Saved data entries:
↓↓↓
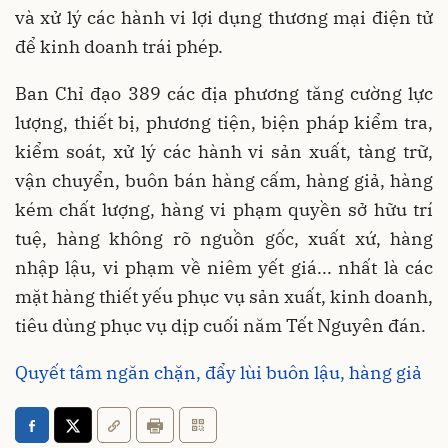
và xử lý các hành vi lợi dụng thương mại điện tử
để kinh doanh trái phép.
Ban Chỉ đạo 389 các địa phương tăng cường lực
lượng, thiết bị, phương tiện, biện pháp kiểm tra,
kiểm soát, xử lý các hành vi sản xuất, tàng trữ,
vận chuyển, buôn bán hàng cấm, hàng giả, hàng
kém chất lượng, hàng vi phạm quyền sở hữu trí
tuệ, hàng không rõ nguồn gốc, xuất xứ, hàng
nhập lậu, vi phạm về niêm yết giá... nhất là các
mặt hàng thiết yếu phục vụ sản xuất, kinh doanh,
tiêu dùng phục vụ dịp cuối năm Tết Nguyên đán.
Quyết tâm ngăn chặn, đẩy lùi buôn lậu, hàng giả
↑↑↑
The task:
Track down every line in the entries that includes the string "xuất", and copy it.

Expected answer:
kiểm soát, xử lý các hành vi sản xuất, tàng trữ,
tuệ, hàng không rõ nguồn gốc, xuất xứ, hàng
mặt hàng thiết yếu phục vụ sản xuất, kinh doanh,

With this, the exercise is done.